Brow Beat

A Reminder About “Literally”

What Google shows you if you search for “literally.” Note definition No. 2.

No, I’m not going to point out that the primary definition of the word is, to quote the Oxford English Dictionary, “in a literal, exact, or actual sense; not figuratively, allegorically, etc.” There are plenty of people online reminding English speakers of that fact—most recently in response to a popular thread on Reddit and a post on BuzzFeed complaining about the fact that a secondary usage of literally can now be found in dictionaries. That BuzzFeed post is headlined, “The Wrong Definition of ‘Literally’ Is Literally Going In The Dictionary,” a headline that itself gets both language and dictionaries wrong.

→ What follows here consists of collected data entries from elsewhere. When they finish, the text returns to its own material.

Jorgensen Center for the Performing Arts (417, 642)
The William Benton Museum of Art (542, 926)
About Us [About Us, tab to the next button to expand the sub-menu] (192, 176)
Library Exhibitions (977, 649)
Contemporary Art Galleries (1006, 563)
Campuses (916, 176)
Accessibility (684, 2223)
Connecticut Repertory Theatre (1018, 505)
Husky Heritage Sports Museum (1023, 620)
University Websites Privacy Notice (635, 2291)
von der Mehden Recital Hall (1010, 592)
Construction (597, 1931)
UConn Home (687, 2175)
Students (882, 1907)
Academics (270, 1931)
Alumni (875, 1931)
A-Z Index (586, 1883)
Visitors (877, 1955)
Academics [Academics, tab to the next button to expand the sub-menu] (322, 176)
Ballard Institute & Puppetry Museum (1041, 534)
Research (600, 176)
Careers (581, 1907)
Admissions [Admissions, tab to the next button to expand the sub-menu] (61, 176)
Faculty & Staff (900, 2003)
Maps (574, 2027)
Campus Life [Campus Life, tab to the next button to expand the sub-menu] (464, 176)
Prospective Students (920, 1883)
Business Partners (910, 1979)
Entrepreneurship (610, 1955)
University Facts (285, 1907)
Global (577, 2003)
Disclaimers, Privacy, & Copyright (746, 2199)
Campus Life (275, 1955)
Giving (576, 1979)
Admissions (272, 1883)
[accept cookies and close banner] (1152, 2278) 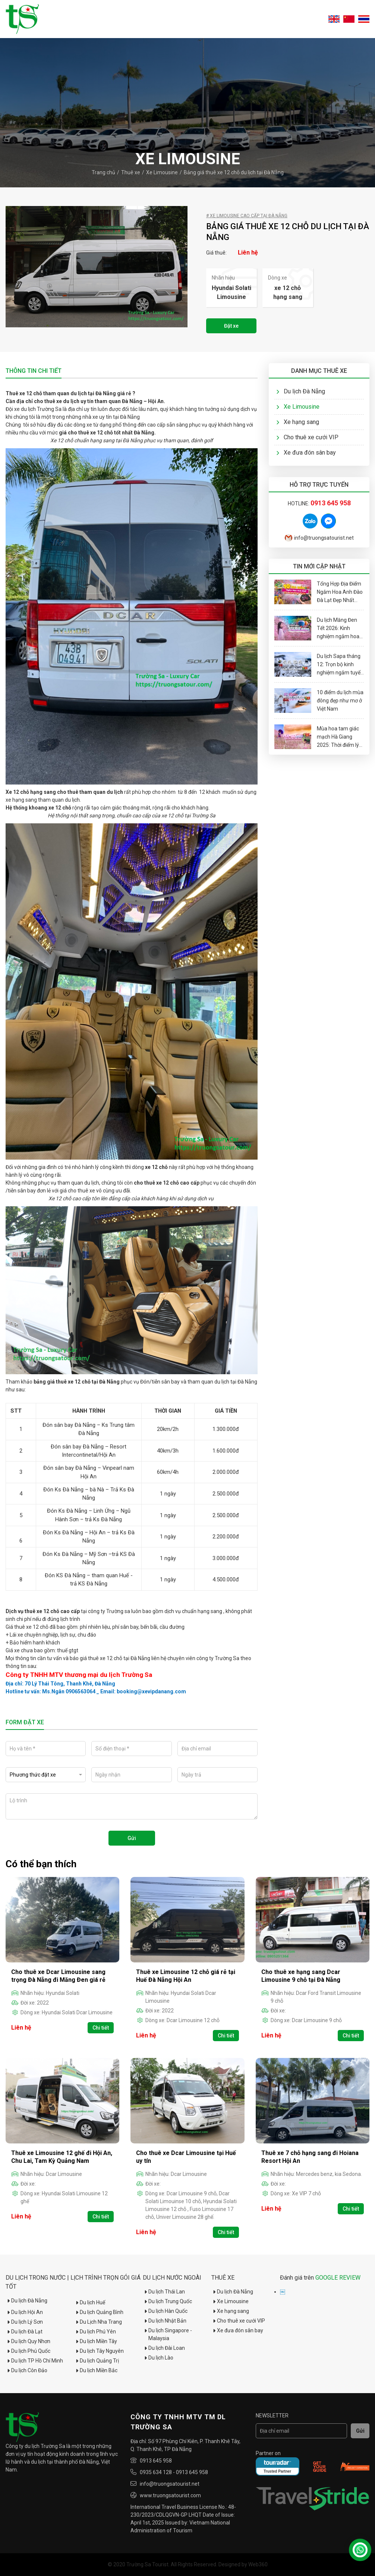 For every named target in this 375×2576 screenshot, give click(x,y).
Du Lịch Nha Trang (98, 2322)
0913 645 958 (156, 2461)
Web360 (258, 2564)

How so? I recommend reading (or re-reading) Jesse Sheidlower’s Slate piece about literally, published back in 2005. Sheidlower, as it happens, is an editor at large of the Oxford English Dictionary. He points out people have used literally as an intensifier for statements that were not literally true since at least the late 18th century. And it wasn’t just anyone using the word this way: Jane Austen, Charles Dickens, Mark Twain—any number of respectable writers have thus employed literally. In The Adventures of Tom Sawyer, for instance, Mark Twain writes that Tom “was literally rolling in wealth.” But Tom is not, in fact, rolling around “in a literal, exact, or actual sense.”*

So was Twain using the word the “wrong” way? He may have been using it in a manner you consider inelegant or confusing. But are you really confused? Chances are you understand exactly what he means, just as you probably understand what someone means by a comment such as “my head literally exploded.” Literally for centuries, people have used literally as an intensifier, to emphasize the strength of their feelings about something. As Sheidlower notes, this is not unlike saying, to quote Meg in Little Women, “I’m really dying for some amusement.” Meg did not mean that she was dying “in reality; in a real manner,” or “in fact, actually,” as the OED defines the principal meaning of really.

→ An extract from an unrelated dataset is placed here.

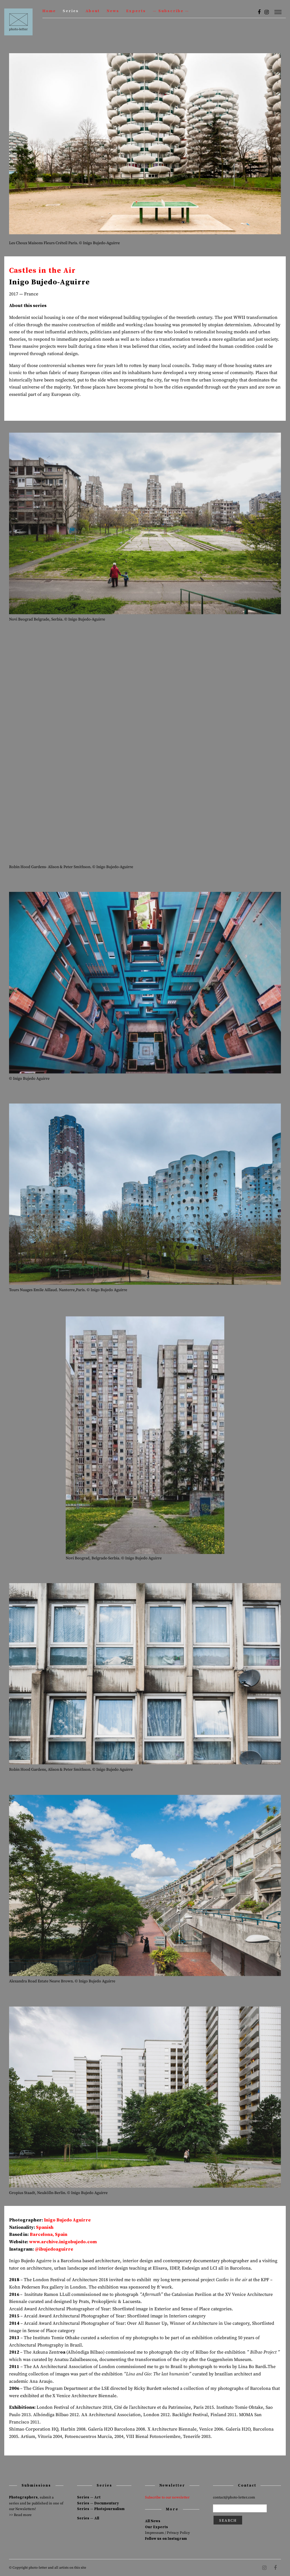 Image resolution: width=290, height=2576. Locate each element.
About (93, 11)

The usage of really has expanded, just as the usage of literally is expanding. The meanings of words change over time. And dictionaries—the most respected standard ones, that is, like the OED—record how people use words. Basic dictionaries don’t primarily serve to provide guidelines for “correct” usage. When people despair that some neologism is going into some dictionary or another, they might as well be complaining that an entry about some animal they really don’t like is going to be printed in a zoological guide. These usages exist. Lexicographers keep track of them.

You’re free, of course, to argue that people shouldn’t use literally that way. I don’t think people should use disinterested (that is, as far as I’m concerned, “impartial, unbiased”) to mean uninterested (“unconcerned, indifferent”) even though I know that many people do, that they have for centuries, and that when they do so it’s not usually hard to know what they mean. It’s a matter of style and personal preference. And calling such usages “wrong” is an opinion, not a fact.

* Correction, March 6: This post originally used a passage from Little Women as an example of literally used as an intensifier. But that passage was using literally literally, as it were. It has been replaced by an example from The Adventures of Tom Sawyer.